**TASK ITEM:** An exact copy of the entries below is needed, with every picture left out.
========
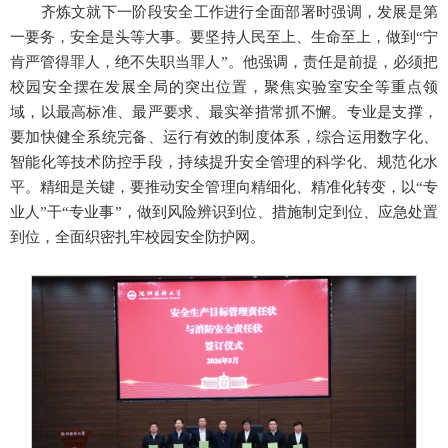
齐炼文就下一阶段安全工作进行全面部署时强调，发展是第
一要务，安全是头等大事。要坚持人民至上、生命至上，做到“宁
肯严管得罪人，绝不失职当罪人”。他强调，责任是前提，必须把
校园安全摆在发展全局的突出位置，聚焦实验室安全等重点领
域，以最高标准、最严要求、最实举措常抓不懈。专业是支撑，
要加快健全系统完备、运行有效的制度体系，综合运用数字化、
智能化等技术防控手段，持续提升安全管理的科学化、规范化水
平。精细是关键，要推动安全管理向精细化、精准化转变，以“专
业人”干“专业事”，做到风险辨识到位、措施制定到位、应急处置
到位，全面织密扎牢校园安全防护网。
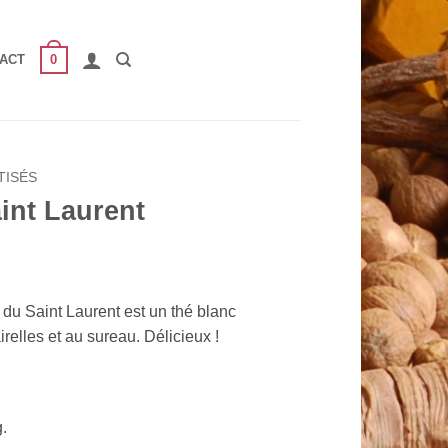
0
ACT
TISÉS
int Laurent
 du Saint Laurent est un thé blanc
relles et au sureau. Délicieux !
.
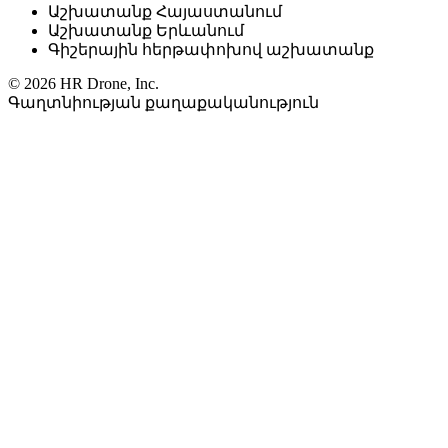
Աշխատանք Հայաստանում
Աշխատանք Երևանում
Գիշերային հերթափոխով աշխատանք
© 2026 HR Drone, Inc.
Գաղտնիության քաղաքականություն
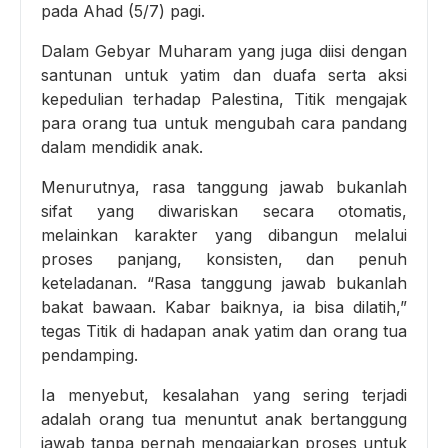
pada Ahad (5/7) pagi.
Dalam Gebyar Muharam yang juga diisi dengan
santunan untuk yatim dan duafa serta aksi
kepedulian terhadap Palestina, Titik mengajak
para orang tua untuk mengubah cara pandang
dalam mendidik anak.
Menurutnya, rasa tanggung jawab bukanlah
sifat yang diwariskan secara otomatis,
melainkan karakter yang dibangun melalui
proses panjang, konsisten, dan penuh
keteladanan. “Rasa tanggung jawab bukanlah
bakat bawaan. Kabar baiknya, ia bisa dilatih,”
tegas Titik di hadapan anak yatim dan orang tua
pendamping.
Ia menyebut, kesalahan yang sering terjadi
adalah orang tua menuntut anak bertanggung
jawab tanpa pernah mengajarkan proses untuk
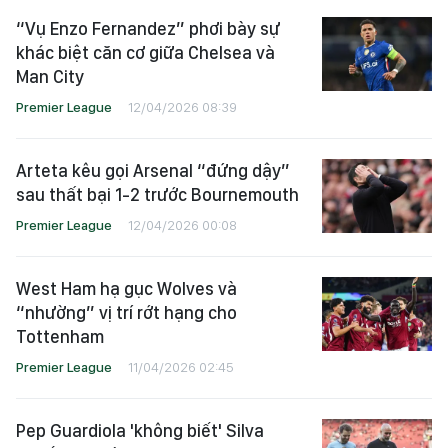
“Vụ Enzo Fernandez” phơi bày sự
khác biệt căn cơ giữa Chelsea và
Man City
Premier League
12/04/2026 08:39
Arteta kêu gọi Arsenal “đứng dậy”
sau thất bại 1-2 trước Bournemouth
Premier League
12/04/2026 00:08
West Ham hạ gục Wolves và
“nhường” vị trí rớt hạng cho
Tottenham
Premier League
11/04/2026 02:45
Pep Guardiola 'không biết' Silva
========
**WRITTEN RESPONSE:**
齐炼文就下一阶段安全工作进行全面部署时强调，发展是第
一要务，安全是头等大事。要坚持人民至上、生命至上，做到“宁
肯严管得罪人，绝不失职当罪人”。他强调，责任是前提，必须把
校园安全摆在发展全局的突出位置，聚焦实验室安全等重点领
域，以最高标准、最严要求、最实举措常抓不懈。专业是支撑，
要加快健全系统完备、运行有效的制度体系，综合运用数字化、
智能化等技术防控手段，持续提升安全管理的科学化、规范化水
平。精细是关键，要推动安全管理向精细化、精准化转变，以“专
业人”干“专业事”，做到风险辨识到位、措施制定到位、应急处置
到位，全面织密扎牢校园安全防护网。
0
ACT
TISÉS
int Laurent
 du Saint Laurent est un thé blanc
relles et au sureau. Délicieux !
.
Աշխատանք Հայաստանում
Աշխատանք Երևանում
Գիշերային հերթափոխով աշխատանք
© 2026 HR Drone, Inc.
Գաղտնիության քաղաքականություն
pada Ahad (5/7) pagi.
Dalam Gebyar Muharam yang juga diisi dengan
santunan untuk yatim dan duafa serta aksi
kepedulian terhadap Palestina, Titik mengajak
para orang tua untuk mengubah cara pandang
dalam mendidik anak.
Menurutnya, rasa tanggung jawab bukanlah
sifat yang diwariskan secara otomatis,
melainkan karakter yang dibangun melalui
proses panjang, konsisten, dan penuh
keteladanan. “Rasa tanggung jawab bukanlah
bakat bawaan. Kabar baiknya, ia bisa dilatih,”
tegas Titik di hadapan anak yatim dan orang tua
pendamping.
Ia menyebut, kesalahan yang sering terjadi
adalah orang tua menuntut anak bertanggung
jawab tanpa pernah mengajarkan proses untuk
“Vụ Enzo Fernandez” phơi bày sự
khác biệt căn cơ giữa Chelsea và
Man City
Premier League
12/04/2026 08:39
Arteta kêu gọi Arsenal “đứng dậy”
sau thất bại 1-2 trước Bournemouth
Premier League
12/04/2026 00:08
West Ham hạ gục Wolves và
“nhường” vị trí rớt hạng cho
Tottenham
Premier League
11/04/2026 02:45
Pep Guardiola 'không biết' Silva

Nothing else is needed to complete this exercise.